● DIRECTIONS: When counting, include every line of the data that holds "estimação", then state the total alone.

● DATASET EXTRACT:
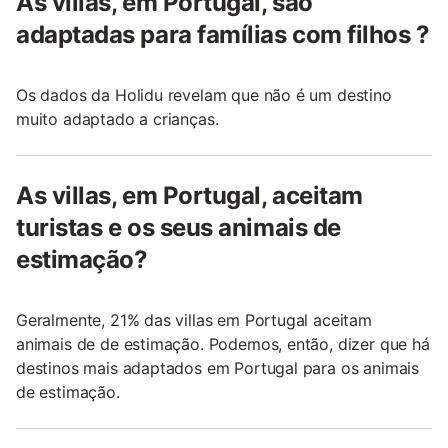
As villas, em Portugal, são
adaptadas para famílias com filhos ?
Os dados da Holidu revelam que não é um destino
muito adaptado a crianças.
As villas, em Portugal, aceitam
turistas e os seus animais de
estimação?
Geralmente, 21% das villas em Portugal aceitam
animais de de estimação. Podemos, então, dizer que há
destinos mais adaptados em Portugal para os animais
de estimação.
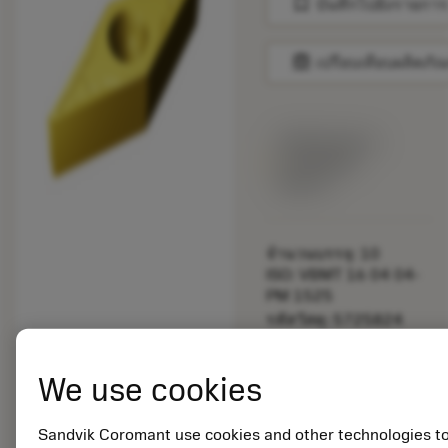
bookmark
บันทึกไปยังรายการ
balance
เปรียบเทียบผลิตภัณ
พร้อมจําหน่าย
ภายในหนึ่ง
สัปดาห์
จำนวนบรรจุ: 10
ISO: VBMT 16 04 04-
PM 1525
รหัสวัสดุ: 5725824
EAN: 10621144
ANSI: CNMM 644-HR
We use cookies
235
การเป็น
deployed_code
ตัวแทน
แสดงโมเดล 3 มิติ
Sandvik Coromant use cookies and other technologies t
remove
add
ทั่วไป
shopping_cart
เพิ่มล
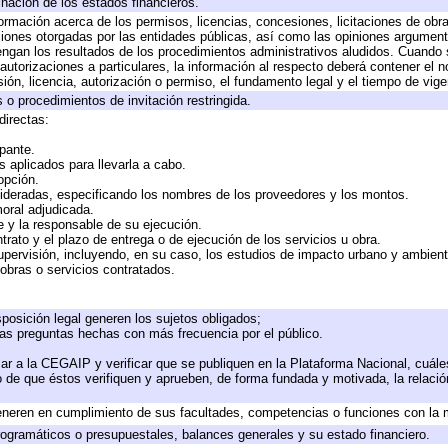
inación de los estados financieros.
formación acerca de los permisos, licencias, concesiones, licitaciones de obr
ciones otorgadas por las entidades públicas, así como las opiniones argumento
gan los resultados de los procedimientos administrativos aludidos. Cuando s
utorizaciones a particulares, la información al respecto deberá contener el nom
ión, licencia, autorización o permiso, el fundamento legal y el tiempo de vige
 o procedimientos de invitación restringida.
directas:
ipante.
 aplicados para llevarla a cabo.
 opción.
sideradas, especificando los nombres de los proveedores y los montos.
moral adjudicada.
te y la responsable de su ejecución.
trato y el plazo de entrega o de ejecución de los servicios u obra.
upervisión, incluyendo, en su caso, los estudios de impacto urbano y ambien
obras o servicios contratados.
posición legal generen los sujetos obligados;
las preguntas hechas con más frecuencia por el público.
ar a la CEGAIP y verificar que se publiquen en la Plataforma Nacional, cuále
to de que éstos verifiquen y aprueben, de forma fundada y motivada, la relaci
eneren en cumplimiento de sus facultades, competencias o funciones con la 
ogramáticos o presupuestales, balances generales y su estado financiero.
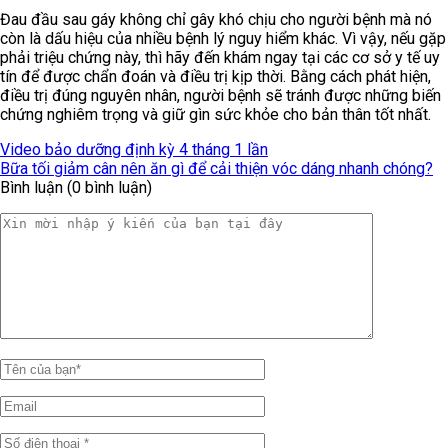
Đau đầu sau gáy không chỉ gây khó chịu cho người bệnh mà nó
còn là dấu hiệu của nhiều bệnh lý nguy hiểm khác. Vì vậy, nếu gặp
phải triệu chứng này, thì hãy đến khám ngay tại các cơ sở y tế uy
tín để được chẩn đoán và điều trị kịp thời. Bằng cách phát hiện,
điều trị đúng nguyên nhân, người bệnh sẽ tránh được những biến
chứng nghiêm trọng và giữ gìn sức khỏe cho bản thân tốt nhất.
Video bảo dưỡng định kỳ 4 tháng 1 lần
Bữa tối giảm cân nên ăn gì để cải thiện vóc dáng nhanh chóng?
Bình luận (0 bình luận)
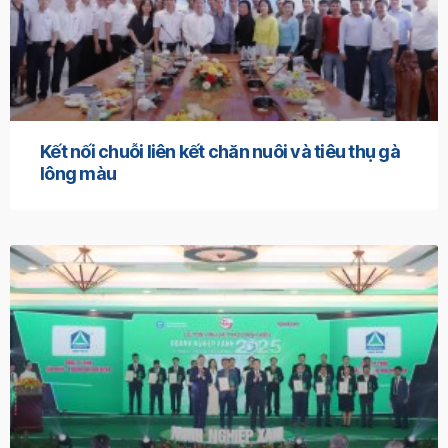
Kết nối chuỗi liên kết chăn nuôi và tiêu thụ gà
lông màu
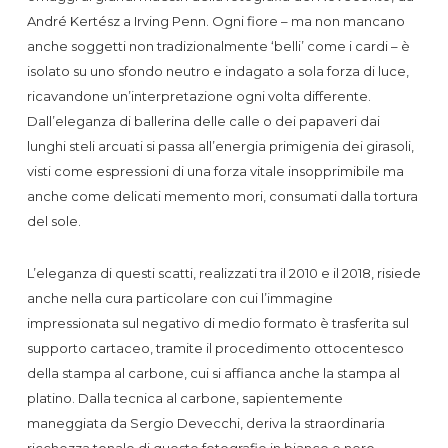
André Kertész a Irving Penn. Ogni fiore – ma non mancano
anche soggetti non tradizionalmente ‘belli’ come i cardi – è
isolato su uno sfondo neutro e indagato a sola forza di luce,
ricavandone un’interpretazione ogni volta differente.
Dall’eleganza di ballerina delle calle o dei papaveri dai
lunghi steli arcuati si passa all’energia primigenia dei girasoli,
visti come espressioni di una forza vitale insopprimibile ma
anche come delicati memento mori, consumati dalla tortura
del sole.
L’eleganza di questi scatti, realizzati tra il 2010 e il 2018, risiede
anche nella cura particolare con cui l’immagine
impressionata sul negativo di medio formato è trasferita sul
supporto cartaceo, tramite il procedimento ottocentesco
della stampa al carbone, cui si affianca anche la stampa al
platino. Dalla tecnica al carbone, sapientemente
maneggiata da Sergio Devecchi, deriva la straordinaria
ricchezza tonale di queste fotografie in bianco e nero,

● RESPONSE BOX: 3